Dacia Duster SUV (2012-2018) - Engines, drive & performance
With one look at the Dacia Duster you can guess it won’t drive like a Ford Focus, but isn’t far behind its SUV rivals for performance or handling.
Behind the wheel of the Dacia Duster, the soft, pliant suspension that lets it ride so smoothly, becomes a flaw when it’s driven enthusiastically on a twisty road. There’s rather pronounced body lean and the car will sway from one corner to the next – in terms of composure it can’t hope to compete with fun-to-drive SUVs like the Ford Kuga or Mazda CX-5 – although these are considerably more expensive.
With vague steering that gives you little sense of what’s going on, you quickly learn that hard cornering is not the Duster’s forte and that its talents lie elsewhere. To give the Duster its due, it really is very good for relaxed cruising when its smooth ride quality can come to the fore, helped by big, deep tyres with lots of sidewall to absorb road surface imperfections.
The manual gearbox is easy to use, although not the most precise we’ve ever used. You get a five-speed gearbox in SCe 115 petrols and a six-speed in the TCe 125 petrol and dCi 110 diesel – the six-speed is considerably more relaxed at motorway speeds, its high top gear ratio reduces engine revs when cruising.

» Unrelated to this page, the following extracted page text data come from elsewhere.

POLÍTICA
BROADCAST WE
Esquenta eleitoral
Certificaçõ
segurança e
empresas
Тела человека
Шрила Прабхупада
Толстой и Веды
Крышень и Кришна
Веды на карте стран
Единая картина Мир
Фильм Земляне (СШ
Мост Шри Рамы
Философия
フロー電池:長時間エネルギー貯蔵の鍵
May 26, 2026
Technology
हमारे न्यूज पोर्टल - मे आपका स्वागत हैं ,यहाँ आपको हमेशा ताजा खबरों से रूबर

The six-speed EDC automatic really is very good indeed, responding quickly to commands to kick down through the gears and changing smoothly from one ratio to the next, although it can sometimes feel a little lazy, holding gears for longer than you might expect.

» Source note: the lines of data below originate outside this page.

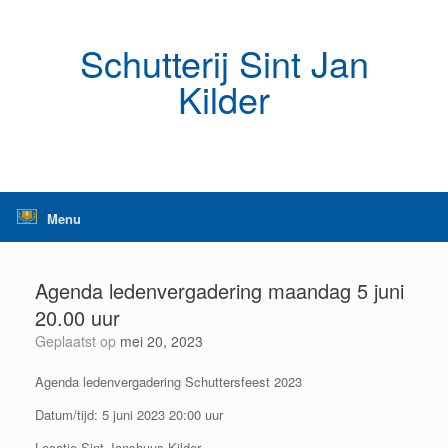
Ga
naar
de
Schutterij Sint Jan
inhoud
Kilder
Menu
Agenda ledenvergadering maandag 5 juni
20.00 uur
Geplaatst op
mei 20, 2023
Agenda ledenvergadering Schuttersfeest 2023
Datum/tijd: 5 juni 2023 20:00 uur
Locatie Sint Janshuus Kilder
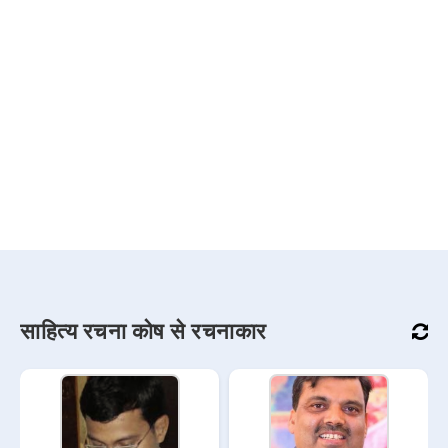
साहित्य रचना कोष से रचनाकार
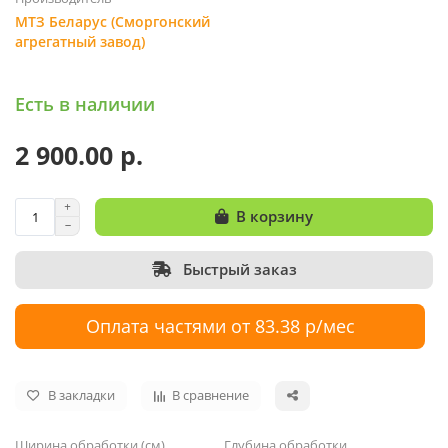
МТЗ Беларус (Сморгонский
агрегатный завод)
Есть в наличии
2 900.00 р.
В корзину
Быстрый заказ
Оплата частями от 83.38 р/мес
В закладки
В сравнение
Ширина обработки (см)
Глубина обработки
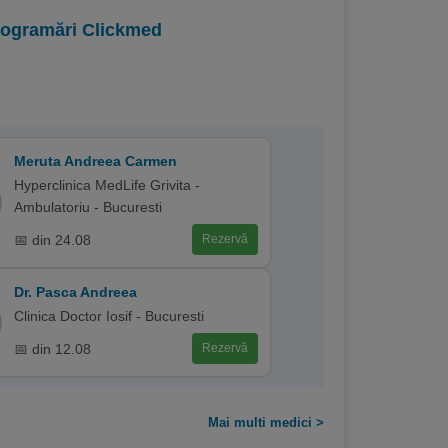
programări Clickmed
Meruta Andreea Carmen
Hyperclinica MedLife Grivita -
Ambulatoriu - Bucuresti
📅 din 24.08
Rezervă
Dr. Pasca Andreea
Clinica Doctor Iosif - Bucuresti
📅 din 12.08
Rezervă
Mai multi medici >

Dacia Duster petrol engines
The basic Access and mid-range Air come with a 1.6-litre petrol engine that’s quite noisy on the motorway, but all things are relative, and given it’s the cheapest SUV on the market by some margin, we can forgive it to a certain extent. It needs to be pushed hard to achieve the claimed 11-second 0-62mph time, while four-wheel-drive models take a leisurely 12 seconds to reach the same speed.

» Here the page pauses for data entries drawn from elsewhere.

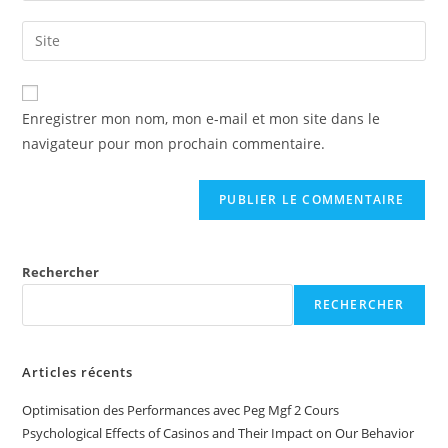
Enregistrer mon nom, mon e-mail et mon site dans le
navigateur pour mon prochain commentaire.
Rechercher
RECHERCHER
Articles récents
Optimisation des Performances avec Peg Mgf 2 Cours
Psychological Effects of Casinos and Their Impact on Our Behavior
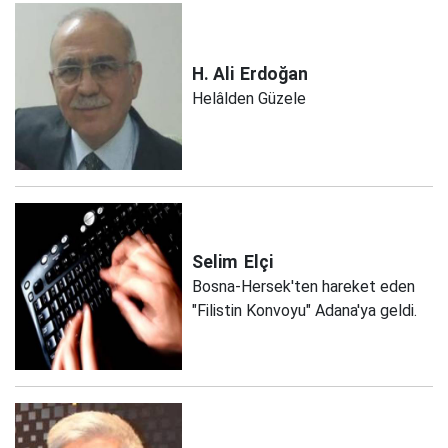
H. Ali
Erdoğan
Helâlden Güzele
Selim
Elçi
Bosna-Hersek'ten hareket eden
"Filistin Konvoyu" Adana'ya geldi.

The more powerful 123bhp turbocharged 1.2-litre petrol offers better performance, with front-drive models taking 10.2 seconds to do the 0-62mph sprint. Four-wheel-drive models, however (thanks to their extra weight) take 11 seconds. It costs less to run than the 1.6-litre, but you can only have this engine in the top Nav+ trim level, so you have to spend more to get it in the first place.
Diesel engine
Even though the 109bhp diesel engine offers more or less the same performance as the petrols, it actually feels slightly quicker. That’s because more of the engine’s power is available at lower speeds, which means you don’t need to work it quite as hard. But, as with the petrols, the diesel is noisy on the move, and there’s a fair degree of vibration transmitted into the car, too.
It’s not short of power – 0-62mph is quoted in 11.8 seconds for the two-wheel-drive car and 12.4 seconds when four-wheel drive is specified, but performance against the clock only tells part of the story. In fact, at normal driving speeds the diesel rarely feels out of breath and always has overtaking power when you need it.